Wine and spirit companies need to work as hard for their employees as they do for their customers
In order to attract and retain top talent, companies must do things differently
This past spring John deBary reappraised Danny Meyer’s seminal book, Setting the Table. DeBary questioned the true cost of pursuing Meyer’s concept of “enlightened hospitality.” Explicit in the critique was the notion that a restaurant can’t really “claim to value employees over customers” if it expects employees to “unquestioningly surrender themselves to their guests’ desires.” This criticism is every bit as applicable to businesses that aren’t bars and restaurants.
Employees are less willing than ever to work hard for companies that won’t work hard for them. Those stuck in the belief that capital and labor are oppositional forces will view this development with concern. But the continued struggle to fill job openings coupled with a shrinking unemployment rate is worrisome only to those unwilling to change. Increasingly, businesses—from factories to credit card processors—are finding that taking care of employees is a great way to take care of business. Staff retention, margins, sales volume, and customer satisfaction can all increase if companies do the work to change their relationships with their employees.
Wine and spirit companies—chiefly, importers and distributors—need reckon with what this means now, lest they be forced to catch up later. When an order board representative has better opportunities outside of the industry, a company’s “competitiveness” within the industry doesn’t mean much. This is also true for those in sales, marketing, operations, and management. The appeal of “expanding one’s palate” or “working with best-in-class producers” isn’t as great as the promise of decent, affordable healthcare.
Beyond better compensation, what does a hard-working company look like to prospective hires and current employees?
Attracting top talent means hiring differently
Provide reciprocity. A job interview is no longer a one-sided proposition. After asking a candidate how they overcame hardship, be prepared to share how the company has handled a difficult challenge. If you are comfortable asking a candidate why they’d make a great addition to the team, then you’d best be able to explain why the company would be a good fit for the candidate. Traditionally, wine and spirit companies, don’t “sell” themselves until they make an offer. Selling the company now starts with the job ad and continues through the interview process.
When you focus on hiring within a historically homogenous industry, you tend not to get candidates from diverse backgrounds. BIPOC are greatly underrepresented on wine and spirit sales teams. Companies need to cast a wider net.

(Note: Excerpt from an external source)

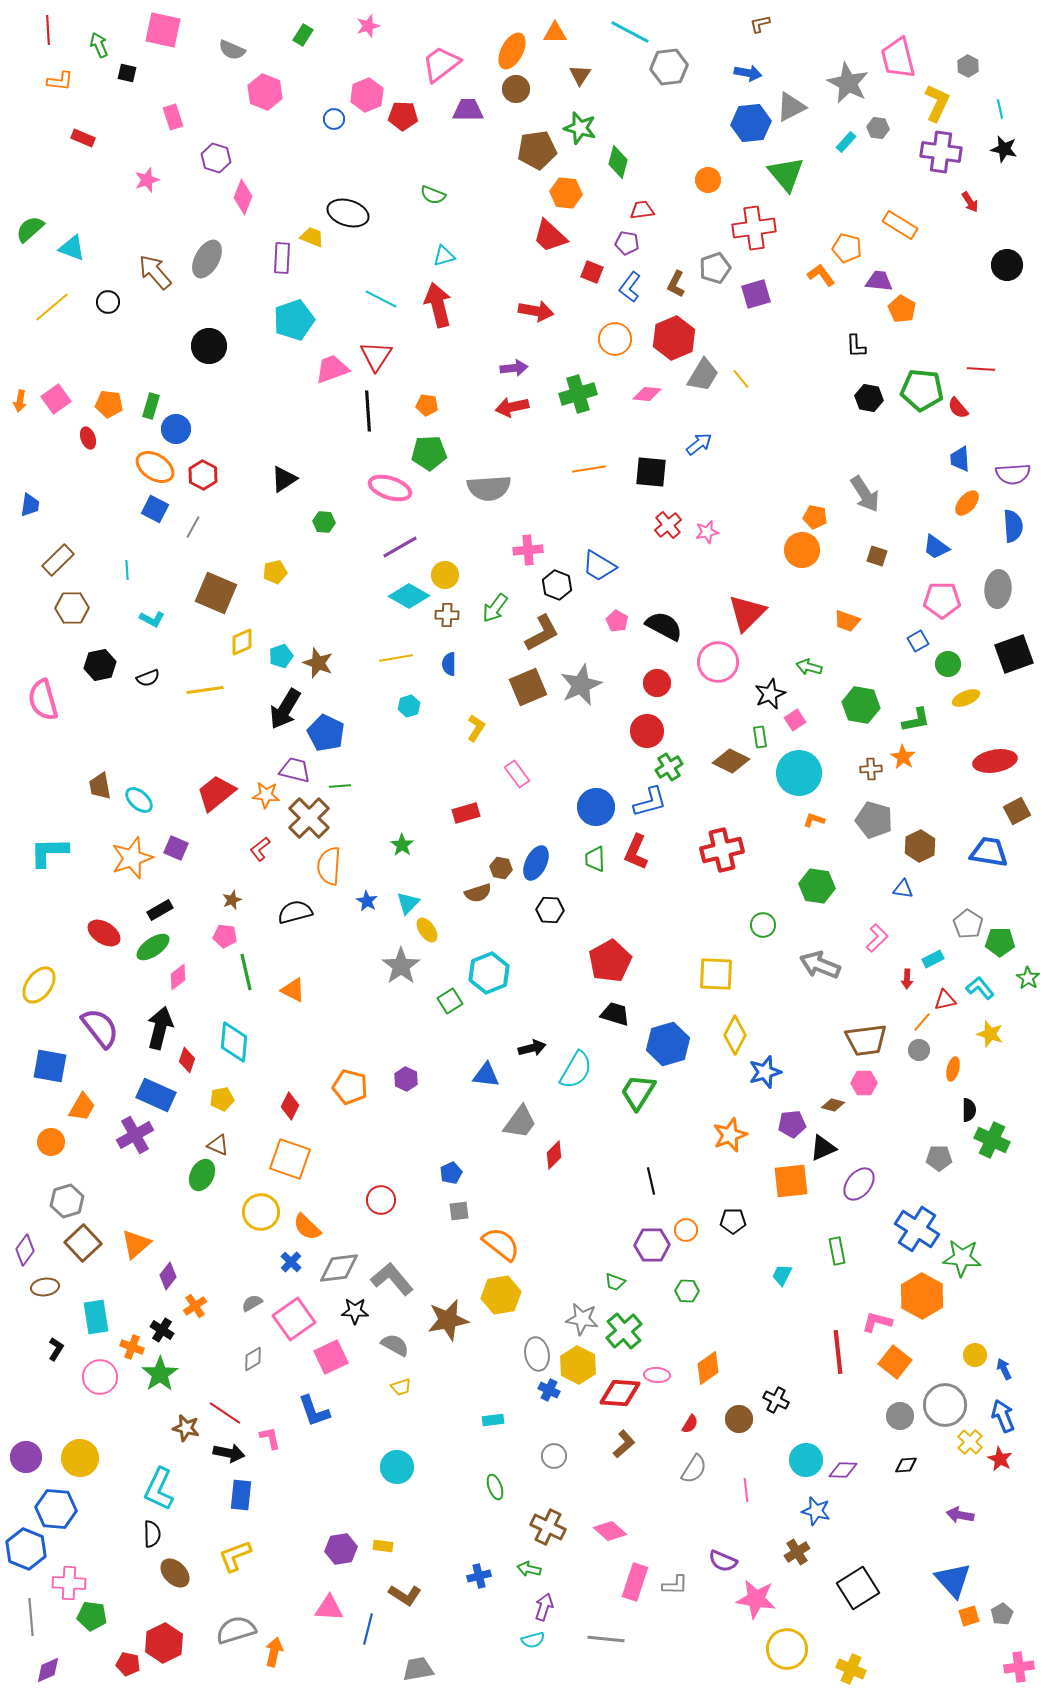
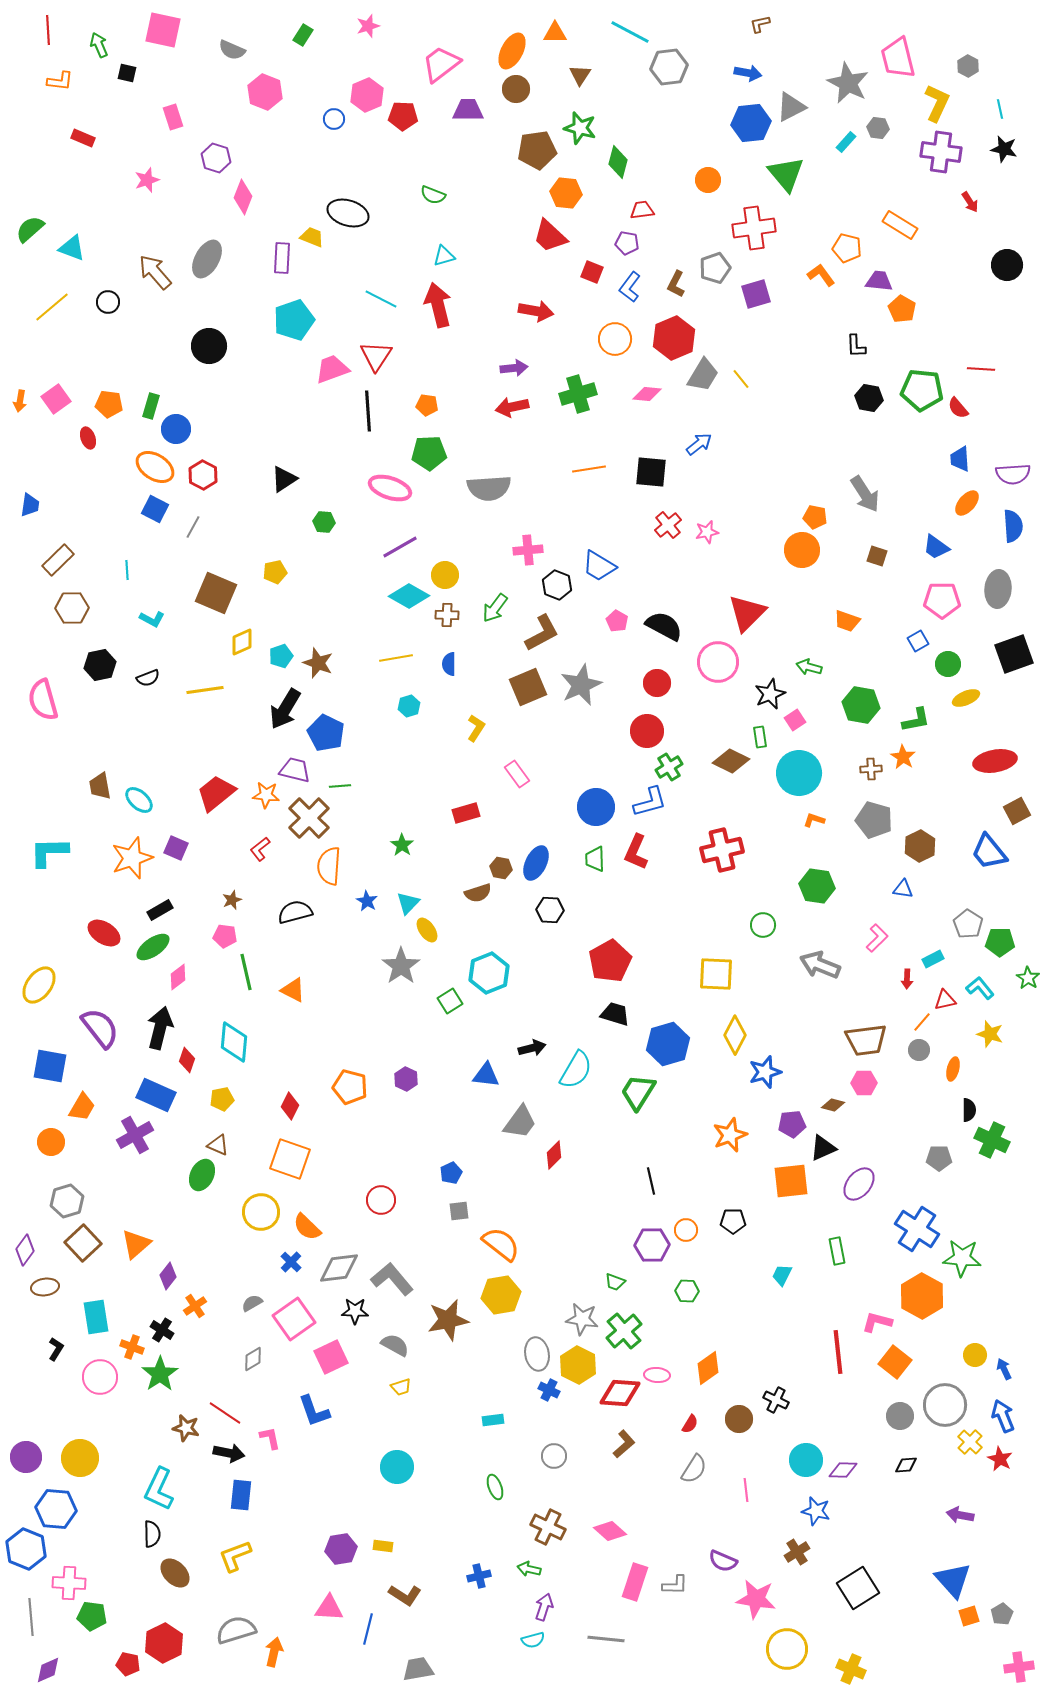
blue trapezoid at (989, 852): rotated 138 degrees counterclockwise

If you can’t explain how your company is different from others, it isn’t. If what your company offers its employees is the same as most other companies, what it offers isn’t generous or competitive, it’s average. It’s okay to be average, so long as you don’t pretend you aren’t.1
If you require a candidate to do an interview assignment or project, compensate them for it.2 Be reasonable and let candidates know the length of time (keep it less than 2 or 3 hours) you expect them to work on the project. Let them know in advance that you will be paying them $X for their work.
Retaining top talent means working harder
Share success. Though companies have departments and teams, it’s often only individuals that are rewarded. Spread the wealth and celebrate equitably.
Show how and why decisions are made. It’s not as scary as it seems. Transparency is not the same thing as democracy. Effective leaders explain without delegating away all the responsibility of decision-making.
Support your team so that they can support the company’s customers. Empowering employees to do good without asking for permission is a great way to reduce bureaucratic friction.
Have a plan for employee advancement. Too many good employees leave companies they like working at because there’s no place for them to grow. Design a path for salespeople and admins to become managers and for managers to become executives. A company’s size should not be an excuse for the failure to have an actionable plan.
Plenty of companies think of themselves as special because of a particular person or a portfolio. People come and go. Even families change. Portfolios are impermanent. What makes a company special exists outside these parameters.